[Action item] Verbatim reproduction of the entries is required; images must be omitted.

[Task material]

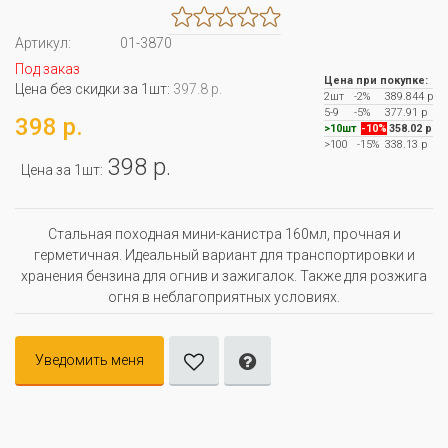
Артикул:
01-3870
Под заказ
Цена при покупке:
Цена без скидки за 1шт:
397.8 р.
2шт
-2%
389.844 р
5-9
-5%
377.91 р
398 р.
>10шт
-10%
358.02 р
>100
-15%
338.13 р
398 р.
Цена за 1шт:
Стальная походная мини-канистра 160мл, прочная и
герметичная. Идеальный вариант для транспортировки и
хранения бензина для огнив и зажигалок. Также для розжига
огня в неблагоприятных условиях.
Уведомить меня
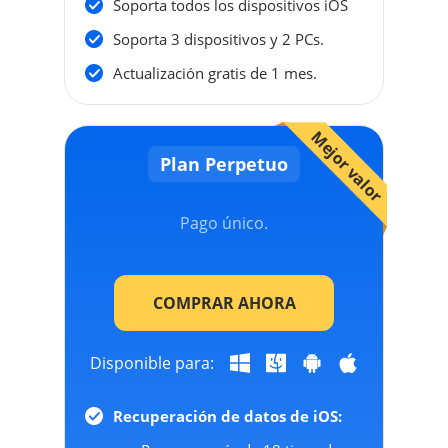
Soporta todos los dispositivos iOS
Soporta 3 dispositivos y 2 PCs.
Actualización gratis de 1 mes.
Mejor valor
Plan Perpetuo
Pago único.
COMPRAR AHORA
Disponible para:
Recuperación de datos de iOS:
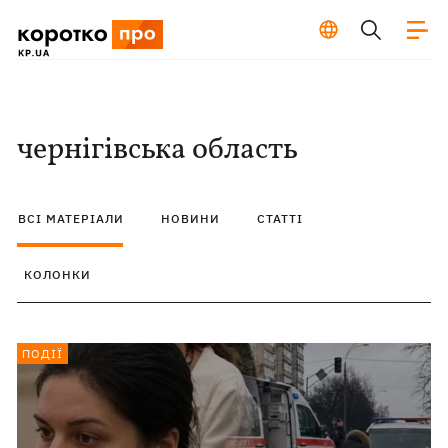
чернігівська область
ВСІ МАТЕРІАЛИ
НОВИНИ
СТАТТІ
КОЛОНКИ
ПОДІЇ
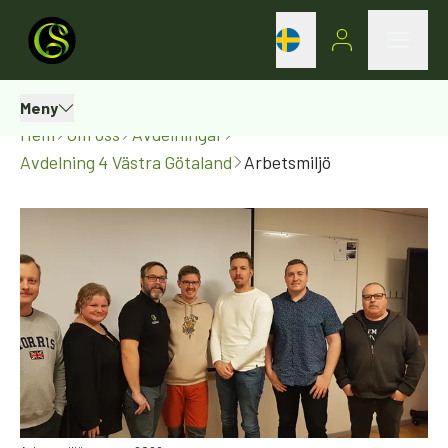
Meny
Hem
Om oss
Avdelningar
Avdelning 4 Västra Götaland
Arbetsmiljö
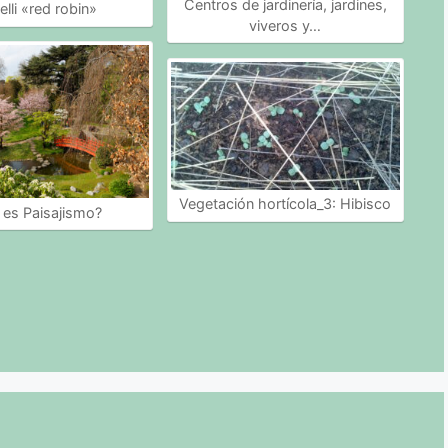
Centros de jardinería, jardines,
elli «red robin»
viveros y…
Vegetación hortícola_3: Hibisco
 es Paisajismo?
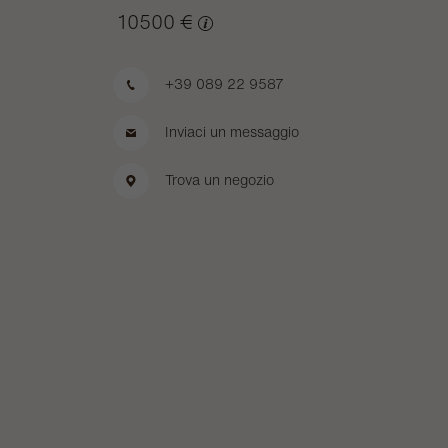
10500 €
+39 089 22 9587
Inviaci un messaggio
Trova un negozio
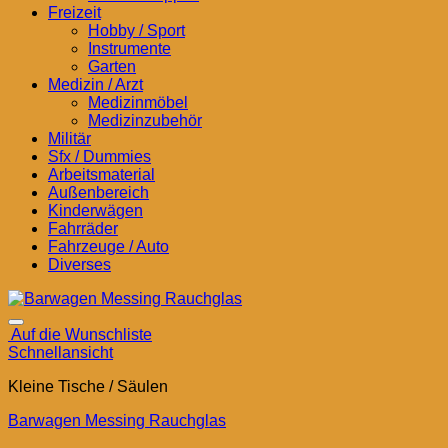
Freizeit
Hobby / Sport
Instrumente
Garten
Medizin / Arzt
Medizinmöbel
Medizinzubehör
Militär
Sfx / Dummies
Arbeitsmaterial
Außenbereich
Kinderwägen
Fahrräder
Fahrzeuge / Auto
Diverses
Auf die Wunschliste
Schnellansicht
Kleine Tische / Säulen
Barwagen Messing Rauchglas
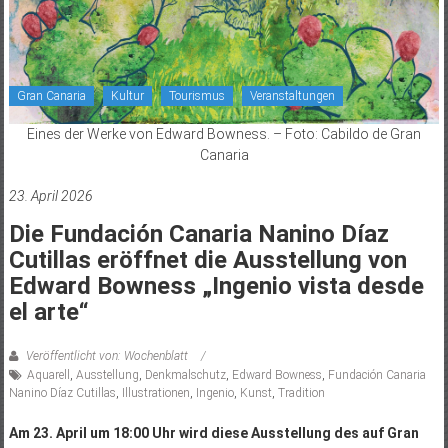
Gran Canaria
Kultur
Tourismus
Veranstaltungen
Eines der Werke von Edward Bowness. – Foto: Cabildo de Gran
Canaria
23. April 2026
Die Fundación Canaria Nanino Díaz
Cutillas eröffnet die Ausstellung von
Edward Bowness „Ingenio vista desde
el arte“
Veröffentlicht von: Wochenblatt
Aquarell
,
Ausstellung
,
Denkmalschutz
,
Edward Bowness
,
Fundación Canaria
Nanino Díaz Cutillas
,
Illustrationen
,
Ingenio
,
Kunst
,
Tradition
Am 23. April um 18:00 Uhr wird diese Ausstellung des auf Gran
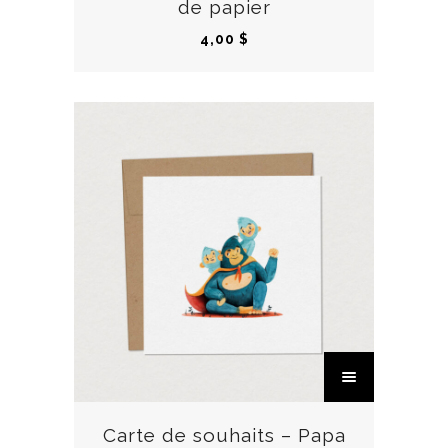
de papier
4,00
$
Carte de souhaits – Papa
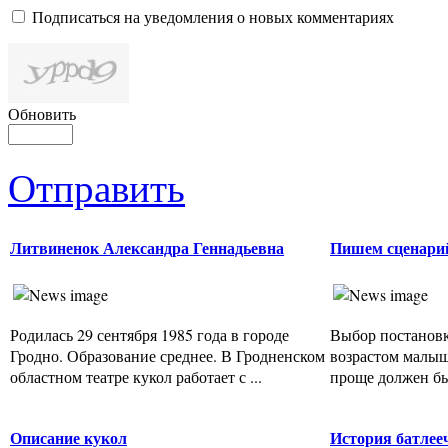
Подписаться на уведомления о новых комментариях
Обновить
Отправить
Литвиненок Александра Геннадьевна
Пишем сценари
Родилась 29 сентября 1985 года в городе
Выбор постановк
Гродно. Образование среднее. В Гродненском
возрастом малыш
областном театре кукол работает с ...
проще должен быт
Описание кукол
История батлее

[Answer section]
Артикул:
01-3870
Под заказ
Цена при покупке:
Цена без скидки за 1шт:
397.8 р.
2шт
-2%
389.844 р
5-9
-5%
377.91 р
398 р.
>10шт
-10%
358.02 р
>100
-15%
338.13 р
398 р.
Цена за 1шт:
Стальная походная мини-канистра 160мл, прочная и
герметичная. Идеальный вариант для транспортировки и
хранения бензина для огнив и зажигалок. Также для розжига
огня в неблагоприятных условиях.
Уведомить меня
Soporta todos los dispositivos iOS
Soporta 3 dispositivos y 2 PCs.
Actualización gratis de 1 mes.
Mejor valor
Plan Perpetuo
Pago único.
COMPRAR AHORA
Disponible para:
Recuperación de datos de iOS:
чернігівська область
ВСІ МАТЕРІАЛИ
НОВИНИ
СТАТТІ
КОЛОНКИ
ПОДІЇ
Meny
Hem
Om oss
Avdelningar
Avdelning 4 Västra Götaland
Arbetsmiljö
Centros de jardinería, jardines,
elli «red robin»
viveros y…
Vegetación hortícola_3: Hibisco
 es Paisajismo?
10500 €
+39 089 22 9587
Inviaci un messaggio
Trova un negozio
Freizeit
Hobby / Sport
Instrumente
Garten
Medizin / Arzt
Medizinmöbel
Medizinzubehör
Militär
Sfx / Dummies
Arbeitsmaterial
Außenbereich
Kinderwägen
Fahrräder
Fahrzeuge / Auto
Diverses
Auf die Wunschliste
Schnellansicht
Kleine Tische / Säulen
Barwagen Messing Rauchglas
Gran Canaria
Kultur
Tourismus
Veranstaltungen
Eines der Werke von Edward Bowness. – Foto: Cabildo de Gran
Canaria
23. April 2026
Die Fundación Canaria Nanino Díaz
Cutillas eröffnet die Ausstellung von
Edward Bowness „Ingenio vista desde
el arte“
Veröffentlicht von: Wochenblatt
Aquarell
,
Ausstellung
,
Denkmalschutz
,
Edward Bowness
,
Fundación Canaria
Nanino Díaz Cutillas
,
Illustrationen
,
Ingenio
,
Kunst
,
Tradition
Am 23. April um 18:00 Uhr wird diese Ausstellung des auf Gran
de papier
4,00
$
Carte de souhaits – Papa
Подписаться на уведомления о новых комментариях
Обновить
Отправить
Литвиненок Александра Геннадьевна
Пишем сценари
Родилась 29 сентября 1985 года в городе
Выбор постановк
Гродно. Образование среднее. В Гродненском
возрастом малыш
областном театре кукол работает с ...
проще должен быт
Описание кукол
История батлее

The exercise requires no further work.